— What is needed —
Exactly as written, write out the lines below from the first to the one containing "Reisen mit Brittany Ferries", inclusive. Pictures do not belong in the copy.

*** Opening of Supplied material ***

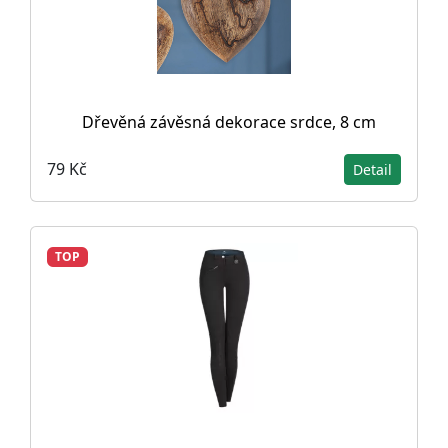
Dřevěná závěsná dekorace srdce, 8 cm
79 Kč
Detail
TOP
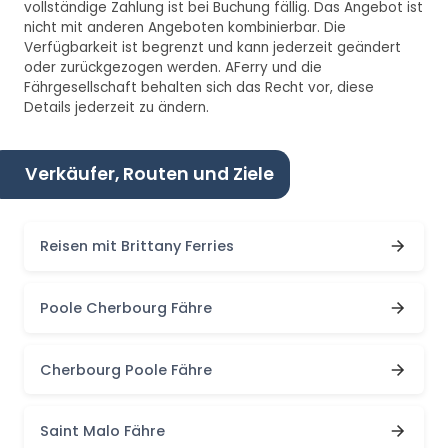
vollständige Zahlung ist bei Buchung fällig. Das Angebot ist
nicht mit anderen Angeboten kombinierbar. Die
Verfügbarkeit ist begrenzt und kann jederzeit geändert
oder zurückgezogen werden. AFerry und die
Fährgesellschaft behalten sich das Recht vor, diese
Details jederzeit zu ändern.
Verkäufer, Routen und Ziele
Reisen mit Brittany Ferries
Poole Cherbourg Fähre
Cherbourg Poole Fähre
Saint Malo Fähre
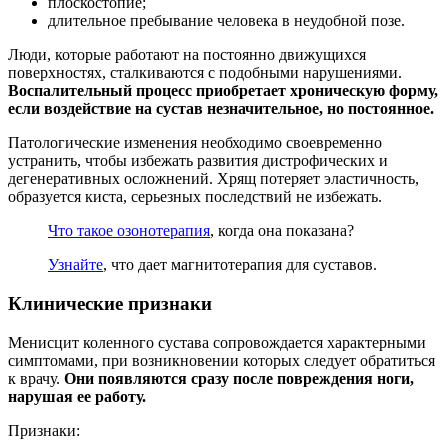
плоскостопие;
длительное пребывание человека в неудобной позе.
Люди, которые работают на постоянно движущихся
поверхностях, сталкиваются с подобными нарушениями.
Воспалительный процесс приобретает хроническую форму,
если воздействие на сустав незначительное, но постоянное.
Патологические изменения необходимо своевременно
устранить, чтобы избежать развития дистрофических и
дегенеративных осложнений. Хрящ потеряет эластичность,
образуется киста, серьезных последствий не избежать.
Что такое озонотерапия
, когда она показана?
Узнайте
, что дает магнитотерапия для суставов.
Клинические признаки
Менисцит коленного сустава сопровождается характерными
симптомами, при возникновении которых следует обратиться
к врачу.
Они появляются сразу после повреждения ноги,
нарушая ее работу.
Признаки:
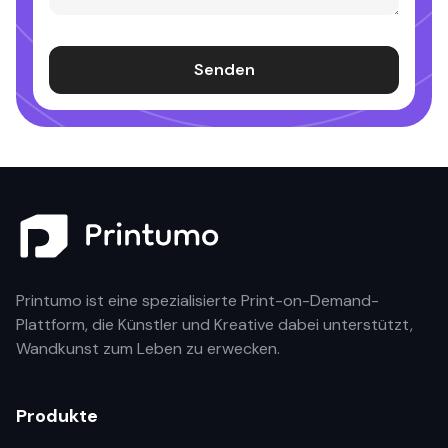
Senden
Printumo ist eine spezialisierte Print-on-Demand-
Plattform, die Künstler und Kreative dabei unterstützt,
Wandkunst zum Leben zu erwecken.
Produkte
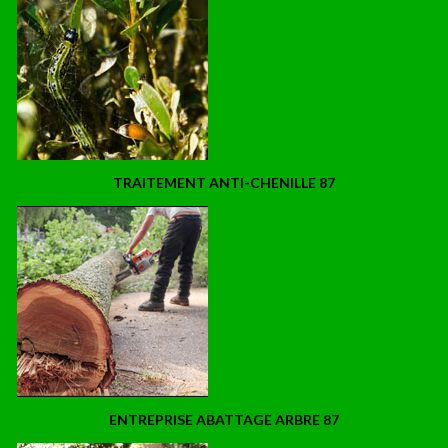
TRAITEMENT ANTI-CHENILLE 87
ENTREPRISE ABATTAGE ARBRE 87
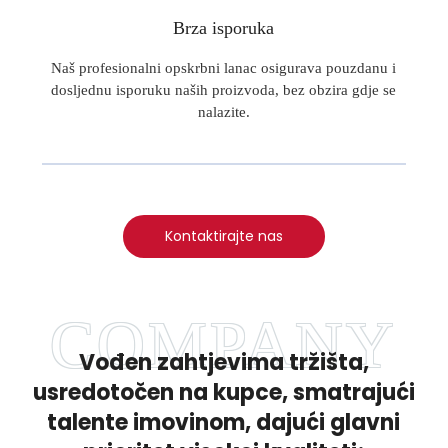
Brza isporuka
Naš profesionalni opskrbni lanac osigurava pouzdanu i
dosljednu isporuku naših proizvoda, bez obzira gdje se
nalazite.
Kontaktirajte nas
Vođen zahtjevima tržišta,
usredotočen na kupce, smatrajući
talente imovinom, dajući glavni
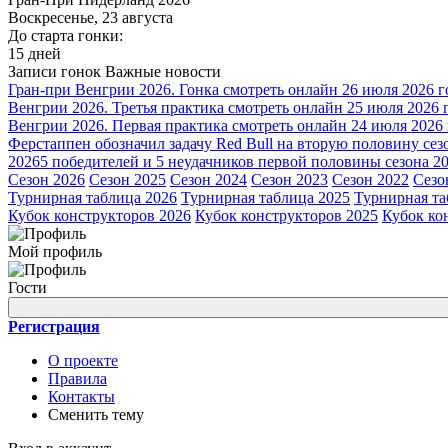
Воскресенье, 23 августа
До старта гонки:
15 дней
Записи гонок
Важные новости
Гран-при Венгрии 2026. Гонка смотреть онлайн 26 июля 2026 г
Венгрии 2026. Третья практика смотреть онлайн 25 июля 2026 
Венгрии 2026. Первая практика смотреть онлайн 24 июля 2026
Ферстаппен обозначил задачу Red Bull на вторую половину сез
2026
5 победителей и 5 неудачников первой половины сезона 2
Сезон 2026
Сезон 2025
Сезон 2024
Сезон 2023
Сезон 2022
Сезо
Турнирная таблица 2026
Турнирная таблица 2025
Турнирная та
Кубок конструкторов 2026
Кубок конструкторов 2025
Кубок ко
Мой профиль
Гости
Регистрация
О проекте
Правила
Контакты
Сменить тему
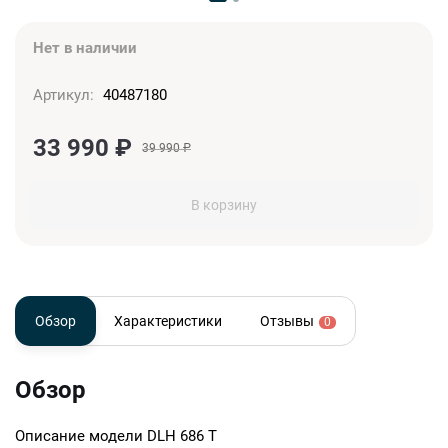
Нет в наличии
Артикул:
40487180
33 990
₽
39 990
₽
В корзину
Обзор
Характеристики
Отзывы
0
Обзор
Описание модели
DLH 686 T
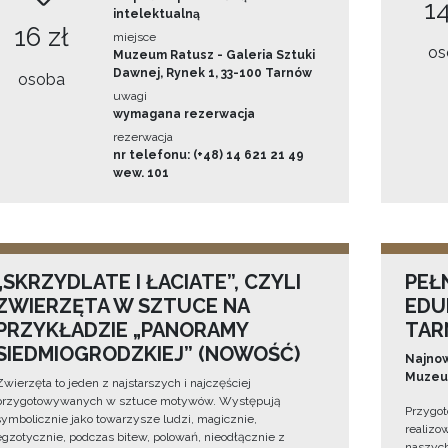
14
intelektualną
16 zł
miejsce
os
Muzeum Ratusz - Galeria Sztuki
Dawnej, Rynek 1, 33-100 Tarnów
osoba
uwagi
wymagana rezerwacja
rezerwacja
nr telefonu: (+48) 14 621 21 49
wew. 101
„SKRZYDLATE I ŁACIATE”, CZYLI
PEŁ
ZWIERZĘTA W SZTUCE NA
EDU
PRZYKŁADZIE „PANORAMY
TAR
SIEDMIOGRODZKIEJ” (NOWOŚĆ)
Najnow
Muzeum
Zwierzęta to jeden z najstarszych i najczęściej
przygotowywanych w sztuce motywów. Występują
Przygot
symbolicznie jako towarzysze ludzi, magicznie,
realizo
egzotycznie, podczas bitew, polowań, nieodłącznie z
naszych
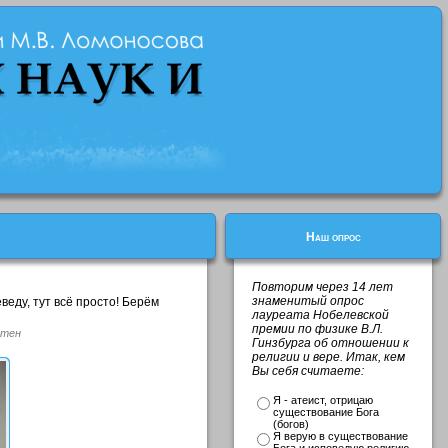
Наш опрос
Повторим через 14 лет
знаменитый опрос
веду, тут всё просто! Берём
лауреата Нобелевской
премии по физике В.Л.
стен
Гинзбурга об отношении к
религии и вере. Итак, кем
Вы себя считаете:
Я - атеист, отрицаю
существование Бога
(богов)
Я верую в существование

*** Close of Supplied material ***

— Finished task —
Dřevěná závěsná dekorace srdce, 8 cm
79 Kč
Detail
TOP
vollständige Zahlung ist bei Buchung fällig. Das Angebot ist
nicht mit anderen Angeboten kombinierbar. Die
Verfügbarkeit ist begrenzt und kann jederzeit geändert
oder zurückgezogen werden. AFerry und die
Fährgesellschaft behalten sich das Recht vor, diese
Details jederzeit zu ändern.
Verkäufer, Routen und Ziele
Reisen mit Brittany Ferries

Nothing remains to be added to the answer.